Derek s'était fait rouler. Stiles avait eu un coup d'avance sur lui, encore. Après avoir longuement profité du corps de l'autre, les deux jeunes hommes s'étaient posés tranquillement sous la couette et Stiles s'était tout naturellement endormi. Derek, complètement amorphe, s'était également laissé aller à somnoler un peu, l'hyperactif contre lui. Il fallait l'avouer, le bêta aimait l'avoir près de lui, entre ses bras, la sensation était fort agréable. C'était presque… Normal. Derek avait toujours été du genre tactile et avait un petit côté câlin qu'on ne lui connaissait pas vraiment.
Et Stiles en avait profité, inconsciemment. Par contre, ce qu'il avait sûrement prévu, c'était son endormissement. Dans une certaine mesure, l'hyperactif repoussait la discussion et ça, ce n'était pas forcément bon signe. Derek faillit soupirer, mais se retint. Cette conversation… Elle ne devait pas attendre. Le loup avait eu beau ne pas sembler concerné auparavant, il commençait à l'être sérieusement. Partager le lit de l'adolescent lui conférait certaines obligations et il continuait de penser qu'il n'allait réellement pas bien. C'était un fait qui ne faisait que se confirmer et Derek n'était pas un mauvais bougre. Soulager ses pulsions lupines était une chose mais il avait à cœur le bien-être de son partenaire. Si Stiles semblait plutôt bien se porter durant leurs ébats, son odeur devenait très pesante lorsque la fin arrivait, signifiant le retour à la vie normale.
- Stupide hyperactif, murmura-t-il, plus pour lui-même qu'autre chose.
Parce que oui, c'était stupide de cacher ses malheurs de la sorte.

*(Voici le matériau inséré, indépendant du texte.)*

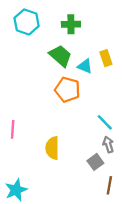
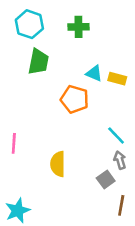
green trapezoid: (60, 56) -> (38, 62), moved, turned 60
yellow rectangle: (106, 58) -> (117, 79), moved, turned -56

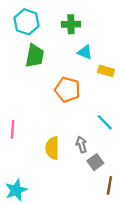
cyan triangle: (94, 73) -> (85, 52), moved
gray arrow: (120, 160) -> (81, 145), moved

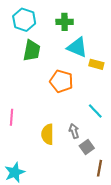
cyan triangle: (85, 52) -> (77, 47), size x1.5

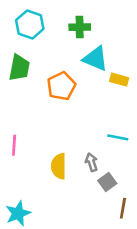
green trapezoid: (32, 50) -> (19, 68), moved
orange pentagon: (61, 81) -> (61, 86), moved, turned 30
cyan line: (95, 111) -> (118, 137), turned -35

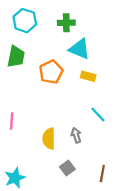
yellow rectangle: (119, 80) -> (88, 76), moved
cyan line: (118, 137) -> (98, 114), turned 35
gray square: (107, 182) -> (67, 168), moved

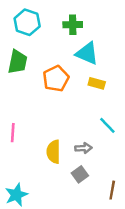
gray arrow: (76, 135) -> (83, 148), turned 104
gray square: (67, 168) -> (80, 174), moved

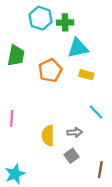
cyan hexagon: (27, 22) -> (41, 18), moved
cyan triangle: (87, 53) -> (78, 48), turned -35

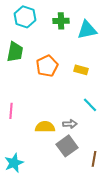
cyan hexagon: (41, 18) -> (25, 17), moved
cyan triangle: (78, 48) -> (87, 30), moved
yellow semicircle: (48, 136) -> (45, 127), turned 90
gray square: (71, 156) -> (67, 146), size x1.5

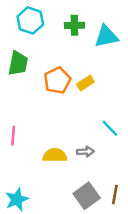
yellow rectangle: (81, 70) -> (85, 83), moved, turned -48
gray square: (67, 146) -> (87, 196), moved

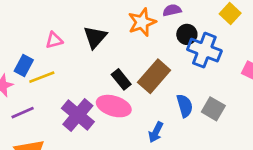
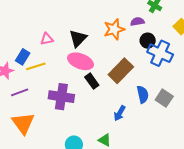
black rectangle: (121, 79) -> (92, 81), moved
pink ellipse: (114, 106) -> (81, 61), moved
purple cross: (78, 115) -> (61, 97), turned -35

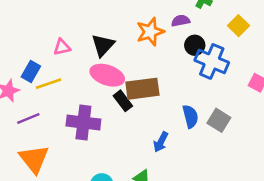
brown rectangle: (121, 71) -> (142, 89), moved, turned 40

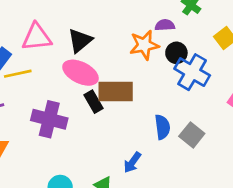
orange star: (150, 32) -> (144, 45), moved
pink triangle: (62, 47) -> (37, 37), size x1.6
blue arrow: (161, 142) -> (132, 162), moved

Stiles n'était pas seul dans sa vie, il avait des amis et les meilleurs, Scott et Lydia, étaient toujours à son écoute. Pourquoi ne leur parlait-il pas ? Il était évident qu'il gardait chacun de ses problèmes pour lui. Si tel en était autrement, son odeur serait beaucoup moins marquée par ces émotions négatives qui ne le quittaient que rarement.
- Merci du compliment, maugréa une pâteuse voix contre lui. Que me vaut l'honneur de t'entendre m'insulter de bon matin ?
Derek aurait pu se sentir gêné, honteux d'avoir été surpris au seul moment où il le critiquait ouvertement – tout en pensant qu'il dormait. Il n'avait pas fait attention aux battements de cœur du plus jeune et au fond… Quelle importance ? Il rit doucement et ce son grave fit frissonner Stiles.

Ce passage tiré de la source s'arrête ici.